The PyPlot (scripting) layer
For newcomers to Python, learning about backends and the OOP syntax can create a barrier to code development, particularly engineers and scientists who come to Python after having first been exposed to MATLAB. This is why the PyPlot module was developed, to provide a simpler and more familiar interface to those coming from software packages like MATLAB, or simply for those who are new to Python programming.
Consider, for example, plotting script of a sine function,
import numpy as np
import matplotlib.pyplot as plt
x = np.linspace(0, 4.*np.pi, 33)
y = np.sin(x)
plt.plot(x, y)
plt.show()
After importing NumPy and PyPlot, we simply define the x-y arrays in two lines, make a plot in the next line, and then display it in the last line: the epitome of simplicity.
PyPlot and backends
There is no mention of a backend in this syntax. Nevertheless, one must be used so that matplotlib can communicate with the computer.So how does a backend get loaded using PyPlot? And which backend? First, a backend is loaded when PyPlot is imported. Second, which backend is loaded is determined by how you launch IPython. If you launch it from a terminal or from a Jupyter notebook, the default backend is set by a matplotlib configuration file named matplotlibrc on your computer. The file was put on your computer, perhaps without your knowledge, when matplotlib was installed, for example using the Anaconda or Enthought installations of Python. You can find out where this file is from an IPython prompt by typing
In [1]: import matplotlib
In [2]: matplotlib.matplotlib_fname()
Alternatively, if you are using a Python IDE like Spyder, the backend that is used is set in a Preferences menu and loaded when the IDE is launched. In any case, you can find out which backend was installed in your IPython shell using a IPython magic command
In [3]: %matplotlib
Out[3]: Using matplotlib backend: Qt5Agg
Thus, using PyPlot frees you up from thinking about the backend—how matplotlib is connected to your computer’s hardware—when writing matplotlib routines. That’s a good thing.

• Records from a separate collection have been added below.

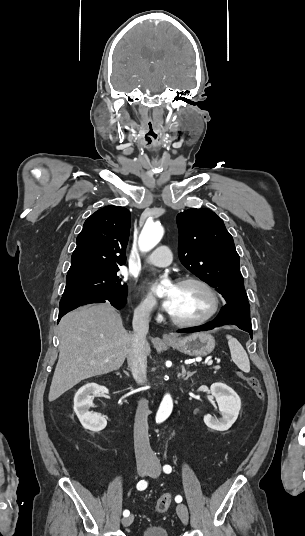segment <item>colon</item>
Here are the masks:
<instances>
[{"instance_id":"obj_1","label":"colon","mask_w":305,"mask_h":536,"mask_svg":"<svg viewBox=\"0 0 305 536\" xmlns=\"http://www.w3.org/2000/svg\"><path fill=\"white\" fill-rule=\"evenodd\" d=\"M243 379L247 382L248 386L253 391L255 396L259 400H263L264 390L259 380L251 376H244ZM172 502H173L172 495L170 493H164L156 502V505H155L156 512L159 514L166 513L170 509Z\"/></svg>"}]
</instances>
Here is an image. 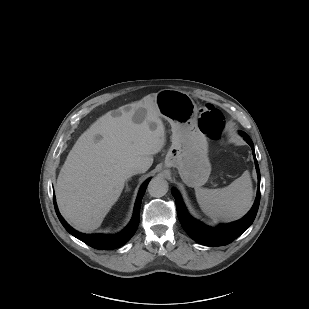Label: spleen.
Masks as SVG:
<instances>
[{
	"mask_svg": "<svg viewBox=\"0 0 309 309\" xmlns=\"http://www.w3.org/2000/svg\"><path fill=\"white\" fill-rule=\"evenodd\" d=\"M197 202L212 219L231 221L245 215L252 205V182L246 171L221 189L195 188Z\"/></svg>",
	"mask_w": 309,
	"mask_h": 309,
	"instance_id": "3e777b00",
	"label": "spleen"
}]
</instances>
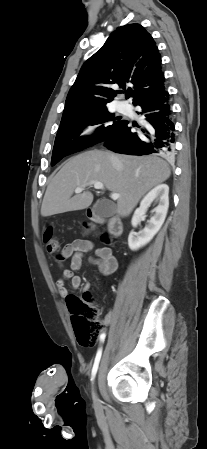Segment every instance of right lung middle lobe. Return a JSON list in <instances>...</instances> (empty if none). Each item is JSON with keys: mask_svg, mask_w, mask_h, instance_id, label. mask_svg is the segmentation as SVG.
<instances>
[{"mask_svg": "<svg viewBox=\"0 0 207 449\" xmlns=\"http://www.w3.org/2000/svg\"><path fill=\"white\" fill-rule=\"evenodd\" d=\"M113 121L109 125H101L92 137H79L87 125L102 124ZM123 121L106 109H101L81 115L67 117L61 120L52 153L51 165L54 166L63 157L79 152L96 143L105 141Z\"/></svg>", "mask_w": 207, "mask_h": 449, "instance_id": "1", "label": "right lung middle lobe"}]
</instances>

PyPlot’s “state-machine” environment
For very simple plots, you can proceed using the syntax introduced before. In this syntax, the only matplotlib prefix used is plt.You can do most of the things you want to do with matplotlib working in this way. You can make single plots or plots with multiple subplots, as demonstrated.When working in this mode with PyPlot, we are working in a “state-machine” environment, meaning that where on a canvas Py-Plot adds features (i.e., Artists) depends on the state of the program.

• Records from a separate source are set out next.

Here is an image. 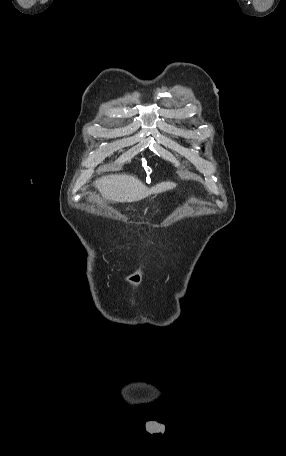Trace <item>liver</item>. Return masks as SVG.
Listing matches in <instances>:
<instances>
[{
    "label": "liver",
    "instance_id": "liver-1",
    "mask_svg": "<svg viewBox=\"0 0 286 456\" xmlns=\"http://www.w3.org/2000/svg\"><path fill=\"white\" fill-rule=\"evenodd\" d=\"M95 184L108 200L129 203L176 187L173 182H161L148 189L137 177L132 175H110L96 180Z\"/></svg>",
    "mask_w": 286,
    "mask_h": 456
}]
</instances>
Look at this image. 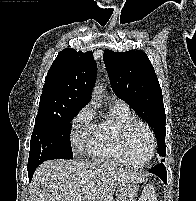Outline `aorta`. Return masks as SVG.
Returning a JSON list of instances; mask_svg holds the SVG:
<instances>
[{
    "label": "aorta",
    "instance_id": "762f6f07",
    "mask_svg": "<svg viewBox=\"0 0 196 201\" xmlns=\"http://www.w3.org/2000/svg\"><path fill=\"white\" fill-rule=\"evenodd\" d=\"M100 94V91H96V95Z\"/></svg>",
    "mask_w": 196,
    "mask_h": 201
}]
</instances>
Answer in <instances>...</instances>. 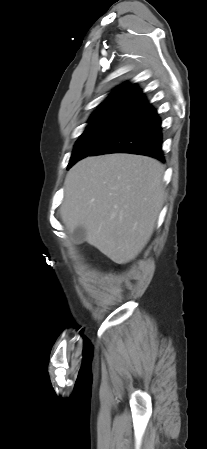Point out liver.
Returning <instances> with one entry per match:
<instances>
[{
    "instance_id": "6515ba94",
    "label": "liver",
    "mask_w": 207,
    "mask_h": 449,
    "mask_svg": "<svg viewBox=\"0 0 207 449\" xmlns=\"http://www.w3.org/2000/svg\"><path fill=\"white\" fill-rule=\"evenodd\" d=\"M163 165L150 157H87L68 172L60 207L69 231L82 226L86 241L117 264L146 246L164 202Z\"/></svg>"
}]
</instances>
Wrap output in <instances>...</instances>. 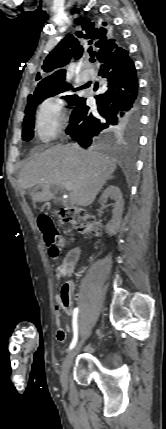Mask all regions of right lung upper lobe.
Listing matches in <instances>:
<instances>
[{
    "instance_id": "right-lung-upper-lobe-1",
    "label": "right lung upper lobe",
    "mask_w": 166,
    "mask_h": 429,
    "mask_svg": "<svg viewBox=\"0 0 166 429\" xmlns=\"http://www.w3.org/2000/svg\"><path fill=\"white\" fill-rule=\"evenodd\" d=\"M83 29H86L84 33L77 32L76 36L72 34L67 35L55 49L48 54L44 60L42 71L43 74L49 73V75L42 79L41 74L38 73L36 80H41L38 85H50L64 82L66 71L64 69L58 70L57 68L68 64L71 56L75 59H79L87 45H93L97 48L94 55L100 62L116 58L120 52L125 51L123 47L119 46L117 39L112 37L111 34L103 28L83 25ZM91 50V48L88 49L89 52H91Z\"/></svg>"
}]
</instances>
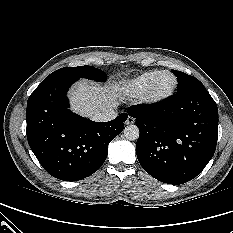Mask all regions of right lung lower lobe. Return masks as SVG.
<instances>
[{
	"label": "right lung lower lobe",
	"instance_id": "right-lung-lower-lobe-1",
	"mask_svg": "<svg viewBox=\"0 0 233 233\" xmlns=\"http://www.w3.org/2000/svg\"><path fill=\"white\" fill-rule=\"evenodd\" d=\"M78 79L59 78L38 86L27 102V139L42 167L65 181L84 179L104 163L109 142L128 115L94 122L69 110L66 93Z\"/></svg>",
	"mask_w": 233,
	"mask_h": 233
}]
</instances>
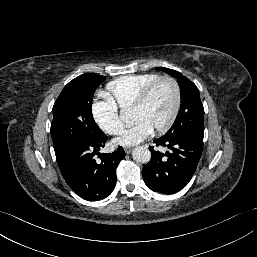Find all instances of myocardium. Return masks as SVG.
<instances>
[{
	"label": "myocardium",
	"mask_w": 257,
	"mask_h": 257,
	"mask_svg": "<svg viewBox=\"0 0 257 257\" xmlns=\"http://www.w3.org/2000/svg\"><path fill=\"white\" fill-rule=\"evenodd\" d=\"M164 82L169 83L173 87L174 105H173L172 112H171L168 120L166 121V123L155 129V132H157V133H164L172 127V125L174 124V122L179 114L180 108H181V102H182L181 88H180L178 82L174 78L169 77V76H162V77H159L158 79H156L155 81H153L150 85H148L141 92V94L139 95V97L137 98L135 103L130 108L131 110H137V109L142 108L148 102L149 98L151 97L153 92L156 90V88Z\"/></svg>",
	"instance_id": "1"
}]
</instances>
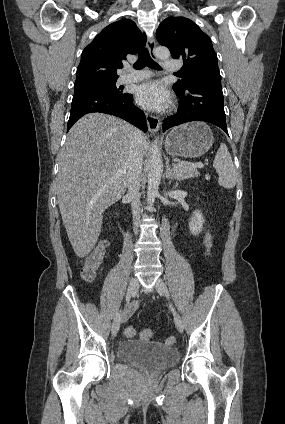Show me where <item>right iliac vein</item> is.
Listing matches in <instances>:
<instances>
[{
    "instance_id": "obj_1",
    "label": "right iliac vein",
    "mask_w": 285,
    "mask_h": 424,
    "mask_svg": "<svg viewBox=\"0 0 285 424\" xmlns=\"http://www.w3.org/2000/svg\"><path fill=\"white\" fill-rule=\"evenodd\" d=\"M139 287V281L136 277H133L130 280L129 286H128V293L130 296L134 295ZM128 320L127 316V310H124L122 314L119 312L114 317L113 323H112V335L116 336L120 327L121 322H125Z\"/></svg>"
}]
</instances>
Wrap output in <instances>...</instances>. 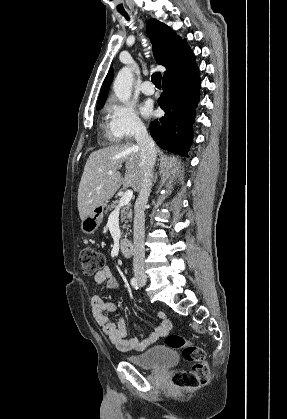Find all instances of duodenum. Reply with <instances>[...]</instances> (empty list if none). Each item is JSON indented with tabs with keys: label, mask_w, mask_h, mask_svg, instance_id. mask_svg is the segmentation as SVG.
I'll list each match as a JSON object with an SVG mask.
<instances>
[{
	"label": "duodenum",
	"mask_w": 287,
	"mask_h": 419,
	"mask_svg": "<svg viewBox=\"0 0 287 419\" xmlns=\"http://www.w3.org/2000/svg\"><path fill=\"white\" fill-rule=\"evenodd\" d=\"M120 251L123 256L130 257L133 254V243L127 238H123L120 242Z\"/></svg>",
	"instance_id": "1"
}]
</instances>
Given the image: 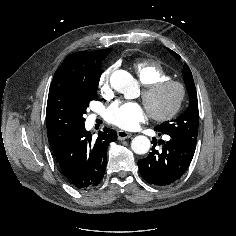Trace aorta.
<instances>
[{
    "label": "aorta",
    "mask_w": 236,
    "mask_h": 236,
    "mask_svg": "<svg viewBox=\"0 0 236 236\" xmlns=\"http://www.w3.org/2000/svg\"><path fill=\"white\" fill-rule=\"evenodd\" d=\"M111 83L113 88L123 93L125 98H134L138 91V84L136 80L127 71L121 70L117 71L112 75ZM151 146L150 140L143 135L136 136L132 139L131 148L134 153L142 155L146 154Z\"/></svg>",
    "instance_id": "762f6f07"
}]
</instances>
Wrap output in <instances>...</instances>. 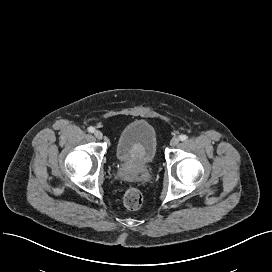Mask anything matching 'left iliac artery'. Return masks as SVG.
Returning a JSON list of instances; mask_svg holds the SVG:
<instances>
[{
    "instance_id": "44dca946",
    "label": "left iliac artery",
    "mask_w": 272,
    "mask_h": 272,
    "mask_svg": "<svg viewBox=\"0 0 272 272\" xmlns=\"http://www.w3.org/2000/svg\"><path fill=\"white\" fill-rule=\"evenodd\" d=\"M179 138H180L181 141H185L187 139V136L186 135H180Z\"/></svg>"
}]
</instances>
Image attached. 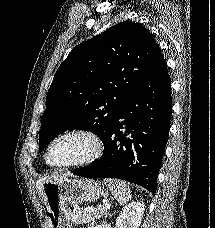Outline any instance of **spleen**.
I'll use <instances>...</instances> for the list:
<instances>
[{
	"mask_svg": "<svg viewBox=\"0 0 215 228\" xmlns=\"http://www.w3.org/2000/svg\"><path fill=\"white\" fill-rule=\"evenodd\" d=\"M103 182L111 190L112 196L117 200L119 206H125L129 202L131 190L126 182H122V180H111V178L109 180H103Z\"/></svg>",
	"mask_w": 215,
	"mask_h": 228,
	"instance_id": "spleen-1",
	"label": "spleen"
}]
</instances>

For example, in the program which used subplot, you make first subplot by including plt.subplot(2,1, 1) in the program. Everything that comes after that statement affects that subplot, until the program comes to the line plt.subplot(2,1, 2), which opens up a second subplot. After that statement, everything affects the second subplot. You’ve changed the “state” of the “machine” (i.e., the FigureCanvas object). Which subplot is affected by commands in the program depends on which state the machine is in.